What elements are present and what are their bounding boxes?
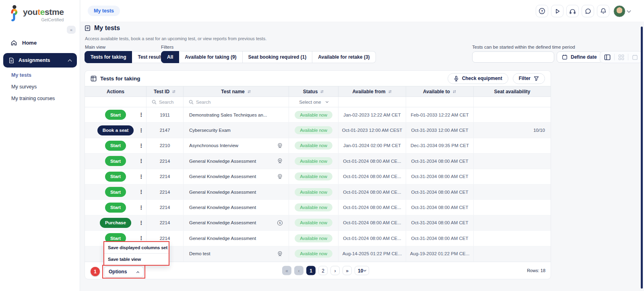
available-to-cell: Oct-31-2034 08:00 AM CET <box>406 231 474 246</box>
available-to-cell: Aug-19-2032 01:22 PM CE... <box>406 246 474 261</box>
filter-tab-seat-booking-required-1[interactable]: Seat booking required (1) <box>243 51 313 63</box>
column-header-available-from[interactable]: Available from <box>339 86 406 96</box>
page-size-select[interactable]: 10 <box>355 266 369 275</box>
main-view-tab-tests-for-taking[interactable]: Tests for taking <box>85 51 132 63</box>
test-name-cell: General Knowledge Assessment <box>184 184 289 199</box>
sort-icon[interactable] <box>247 90 251 94</box>
start-button[interactable]: Start <box>105 110 126 120</box>
filter-tab-available-for-retake-3[interactable]: Available for retake (3) <box>312 51 376 63</box>
chat-icon <box>585 8 591 14</box>
filter-tab-available-for-taking-9[interactable]: Available for taking (9) <box>179 51 242 63</box>
status-badge: Available now <box>295 172 332 180</box>
sidebar-subitem-my-tests[interactable]: My tests <box>11 72 55 78</box>
start-button[interactable]: Start <box>105 141 126 151</box>
breadcrumb[interactable]: My tests <box>88 6 120 16</box>
row-menu-icon[interactable]: ⋮ <box>138 205 144 211</box>
available-to-cell: Oct-31-2034 08:00 AM CET <box>406 200 474 215</box>
vertical-scrollbar[interactable] <box>641 27 643 289</box>
date-range-input[interactable] <box>472 51 554 63</box>
pagination-first-button[interactable]: « <box>282 266 291 275</box>
start-button[interactable]: Start <box>105 203 126 213</box>
sidebar-item-home[interactable]: Home <box>10 39 37 46</box>
test-id-cell: 2147 <box>147 123 184 137</box>
column-header-status[interactable]: Status <box>289 86 339 96</box>
calendar-icon <box>562 54 568 60</box>
filter-tab-all[interactable]: All <box>161 51 179 63</box>
test-name-cell: General Knowledge Assessment$ <box>184 215 289 230</box>
sidebar-subitem-my-surveys[interactable]: My surveys <box>11 84 55 90</box>
start-button[interactable]: Start <box>105 187 126 197</box>
row-menu-icon[interactable]: ⋮ <box>138 158 144 164</box>
tour-button[interactable] <box>551 5 564 17</box>
document-icon <box>9 57 14 64</box>
available-from-cell: Jan-01-2024 02:00 PM CET <box>339 138 406 153</box>
define-date-button[interactable]: Define date <box>557 51 602 63</box>
actions-cell: Start⋮ <box>85 138 147 153</box>
user-menu[interactable] <box>613 5 630 17</box>
menu-item-save-table-view[interactable]: Save table view <box>104 254 169 265</box>
brand-logo: youtestme GetCertified <box>7 5 64 22</box>
table-view-button[interactable] <box>604 54 611 60</box>
sort-icon[interactable] <box>172 90 176 94</box>
sort-icon[interactable] <box>388 90 392 94</box>
status-cell: Available now <box>289 169 339 184</box>
menu-item-save-displayed-columns-set[interactable]: Save displayed columns set <box>104 242 169 253</box>
check-equipment-button[interactable]: Check equipment <box>448 73 508 84</box>
status-cell: Available now <box>289 200 339 215</box>
support-button[interactable] <box>566 5 579 17</box>
sidebar-item-label: Assignments <box>19 57 50 63</box>
sidebar-collapse-button[interactable]: « <box>67 26 76 34</box>
purchase-button[interactable]: Purchase <box>100 218 131 228</box>
filter-button[interactable]: Filter <box>513 73 545 84</box>
test-name: Cybersecurity Exam <box>189 128 231 133</box>
sort-icon[interactable] <box>320 90 324 94</box>
row-menu-icon[interactable]: ⋮ <box>138 220 144 226</box>
sidebar-subnav: My testsMy surveysMy training courses <box>11 72 55 101</box>
pagination-page-1[interactable]: 1 <box>306 266 316 275</box>
grid-view-button[interactable] <box>618 54 624 60</box>
sidebar-item-assignments[interactable]: Assignments <box>3 53 77 68</box>
test-name-cell: General Knowledge Assessment <box>184 231 289 246</box>
options-popup: Save displayed columns setSave table vie… <box>103 241 169 266</box>
pagination-page-2[interactable]: 2 <box>318 266 328 275</box>
pagination-prev-button[interactable]: ‹ <box>294 266 303 275</box>
messages-button[interactable] <box>582 5 594 17</box>
divider <box>614 54 615 60</box>
options-button[interactable]: Options <box>104 266 144 277</box>
pagination-last-button[interactable]: » <box>343 266 352 275</box>
row-menu-icon[interactable]: ⋮ <box>138 112 144 118</box>
pagination-next-button[interactable]: › <box>330 266 340 275</box>
annotation-step-badge: 1 <box>91 267 100 276</box>
table-row: Start⋮2214General Knowledge AssessmentAv… <box>85 154 551 169</box>
start-button[interactable]: Start <box>105 156 126 166</box>
row-menu-icon[interactable]: ⋮ <box>138 189 144 195</box>
notifications-button[interactable] <box>597 5 609 17</box>
sidebar-subitem-my-training-courses[interactable]: My training courses <box>11 96 55 101</box>
status-select[interactable]: Select one <box>289 97 339 107</box>
search-input-test-name[interactable]: Search <box>184 97 289 107</box>
main-view-tabs: Tests for takingTest results <box>85 51 171 63</box>
clipboard-icon <box>85 25 91 31</box>
help-icon: ? <box>539 8 545 14</box>
book-a-seat-button[interactable]: Book a seat <box>97 125 134 135</box>
avatar[interactable] <box>613 5 625 17</box>
row-menu-icon[interactable]: ⋮ <box>138 127 144 133</box>
column-header-test-id[interactable]: Test ID <box>147 86 184 96</box>
search-input-test-id[interactable]: Search <box>147 97 184 107</box>
row-menu-icon[interactable]: ⋮ <box>138 174 144 180</box>
available-to-cell: Oct-31-2034 08:00 AM CET <box>406 184 474 199</box>
column-header-test-name[interactable]: Test name <box>184 86 289 96</box>
bell-icon <box>600 8 607 14</box>
table-row: Start⋮1911Demonstrating Sales Techniques… <box>85 107 551 123</box>
start-button[interactable]: Start <box>105 172 126 182</box>
column-header-available-to[interactable]: Available to <box>406 86 474 96</box>
row-menu-icon[interactable]: ⋮ <box>138 143 144 149</box>
define-date-label: Define date <box>571 54 597 60</box>
actions-cell: Purchase⋮ <box>85 215 147 230</box>
help-button[interactable]: ? <box>536 5 548 17</box>
brand-tagline: GetCertified <box>23 17 64 22</box>
filter-button-label: Filter <box>519 76 530 81</box>
sort-icon[interactable] <box>452 90 456 94</box>
calendar-view-button[interactable] <box>632 54 638 60</box>
row-menu-icon[interactable]: ⋮ <box>138 235 144 241</box>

REQUIREMENT:
Please retype all the entries word for word, omitting the pictures.

ANSWER AREA:
What elements are present and what are their bounding boxes?
available-to-cell: Oct-31-2034 08:00 AM CET <box>406 231 474 246</box>
available-to-cell: Aug-19-2032 01:22 PM CE... <box>406 246 474 261</box>
filter-tab-seat-booking-required-1[interactable]: Seat booking required (1) <box>243 51 313 63</box>
column-header-available-from[interactable]: Available from <box>339 86 406 96</box>
page-size-select[interactable]: 10 <box>355 266 369 275</box>
main-view-tab-tests-for-taking[interactable]: Tests for taking <box>85 51 132 63</box>
test-name-cell: General Knowledge Assessment <box>184 184 289 199</box>
sort-icon[interactable] <box>247 90 251 94</box>
start-button[interactable]: Start <box>105 110 126 120</box>
filter-tab-available-for-retake-3[interactable]: Available for retake (3) <box>312 51 376 63</box>
chat-icon <box>585 8 591 14</box>
filter-tab-available-for-taking-9[interactable]: Available for taking (9) <box>179 51 242 63</box>
status-badge: Available now <box>295 172 332 180</box>
sidebar-subitem-my-tests[interactable]: My tests <box>11 72 55 78</box>
start-button[interactable]: Start <box>105 141 126 151</box>
breadcrumb[interactable]: My tests <box>88 6 120 16</box>
row-menu-icon[interactable]: ⋮ <box>138 205 144 211</box>
available-to-cell: Oct-31-2034 08:00 AM CET <box>406 200 474 215</box>
vertical-scrollbar[interactable] <box>641 27 643 289</box>
date-range-input[interactable] <box>472 51 554 63</box>
pagination-first-button[interactable]: « <box>282 266 291 275</box>
start-button[interactable]: Start <box>105 203 126 213</box>
sidebar-item-home[interactable]: Home <box>10 39 37 46</box>
test-id-cell: 2147 <box>147 123 184 137</box>
column-header-status[interactable]: Status <box>289 86 339 96</box>
calendar-icon <box>562 54 568 60</box>
filter-tab-all[interactable]: All <box>161 51 179 63</box>
test-name-cell: General Knowledge Assessment$ <box>184 215 289 230</box>
sidebar-subitem-my-surveys[interactable]: My surveys <box>11 84 55 90</box>
start-button[interactable]: Start <box>105 187 126 197</box>
row-menu-icon[interactable]: ⋮ <box>138 158 144 164</box>
tour-button[interactable] <box>551 5 564 17</box>
document-icon <box>9 57 14 64</box>
available-from-cell: Jan-01-2024 02:00 PM CET <box>339 138 406 153</box>
define-date-button[interactable]: Define date <box>557 51 602 63</box>
actions-cell: Start⋮ <box>85 138 147 153</box>
user-menu[interactable] <box>613 5 630 17</box>
menu-item-save-table-view[interactable]: Save table view <box>104 254 169 265</box>
brand-logo: youtestme GetCertified <box>7 5 64 22</box>
table-view-button[interactable] <box>604 54 611 60</box>
sort-icon[interactable] <box>172 90 176 94</box>
sort-icon[interactable] <box>388 90 392 94</box>
status-cell: Available now <box>289 169 339 184</box>
menu-item-save-displayed-columns-set[interactable]: Save displayed columns set <box>104 242 169 253</box>
check-equipment-button[interactable]: Check equipment <box>448 73 508 84</box>
status-cell: Available now <box>289 200 339 215</box>
support-button[interactable] <box>566 5 579 17</box>
sidebar-item-label: Assignments <box>19 57 50 63</box>
sidebar-collapse-button[interactable]: « <box>67 26 76 34</box>
purchase-button[interactable]: Purchase <box>100 218 131 228</box>
filter-button[interactable]: Filter <box>513 73 545 84</box>
test-name: Cybersecurity Exam <box>189 128 231 133</box>
sort-icon[interactable] <box>320 90 324 94</box>
row-menu-icon[interactable]: ⋮ <box>138 220 144 226</box>
sidebar-subnav: My testsMy surveysMy training courses <box>11 72 55 101</box>
pagination-page-1[interactable]: 1 <box>306 266 316 275</box>
grid-view-button[interactable] <box>618 54 624 60</box>
sidebar-item-assignments[interactable]: Assignments <box>3 53 77 68</box>
test-name-cell: General Knowledge Assessment <box>184 231 289 246</box>
options-popup: Save displayed columns setSave table vie… <box>103 241 169 266</box>
pagination-page-2[interactable]: 2 <box>318 266 328 275</box>
pagination-prev-button[interactable]: ‹ <box>294 266 303 275</box>
messages-button[interactable] <box>582 5 594 17</box>
divider <box>614 54 615 60</box>
options-button[interactable]: Options <box>104 266 144 277</box>
pagination-last-button[interactable]: » <box>343 266 352 275</box>
row-menu-icon[interactable]: ⋮ <box>138 112 144 118</box>
pagination-next-button[interactable]: › <box>330 266 340 275</box>
annotation-step-badge: 1 <box>91 267 100 276</box>
table-row: Start⋮2214General Knowledge AssessmentAv… <box>85 154 551 169</box>
start-button[interactable]: Start <box>105 156 126 166</box>
row-menu-icon[interactable]: ⋮ <box>138 189 144 195</box>
notifications-button[interactable] <box>597 5 609 17</box>
sidebar-subitem-my-training-courses[interactable]: My training courses <box>11 96 55 101</box>
status-select[interactable]: Select one <box>289 97 339 107</box>
search-input-test-name[interactable]: Search <box>184 97 289 107</box>
main-view-tabs: Tests for takingTest results <box>85 51 171 63</box>
clipboard-icon <box>85 25 91 31</box>
help-icon: ? <box>539 8 545 14</box>
book-a-seat-button[interactable]: Book a seat <box>97 125 134 135</box>
avatar[interactable] <box>613 5 625 17</box>
row-menu-icon[interactable]: ⋮ <box>138 127 144 133</box>
column-header-test-id[interactable]: Test ID <box>147 86 184 96</box>
search-input-test-id[interactable]: Search <box>147 97 184 107</box>
row-menu-icon[interactable]: ⋮ <box>138 174 144 180</box>
available-to-cell: Oct-31-2034 08:00 AM CET <box>406 184 474 199</box>
column-header-test-name[interactable]: Test name <box>184 86 289 96</box>
bell-icon <box>600 8 607 14</box>
table-row: Start⋮1911Demonstrating Sales Techniques… <box>85 107 551 123</box>
start-button[interactable]: Start <box>105 172 126 182</box>
column-header-available-to[interactable]: Available to <box>406 86 474 96</box>
row-menu-icon[interactable]: ⋮ <box>138 143 144 149</box>
define-date-label: Define date <box>571 54 597 60</box>
actions-cell: Purchase⋮ <box>85 215 147 230</box>
help-button[interactable]: ? <box>536 5 548 17</box>
brand-tagline: GetCertified <box>23 17 64 22</box>
filter-button-label: Filter <box>519 76 530 81</box>
sort-icon[interactable] <box>452 90 456 94</box>
calendar-view-button[interactable] <box>632 54 638 60</box>
row-menu-icon[interactable]: ⋮ <box>138 235 144 241</box>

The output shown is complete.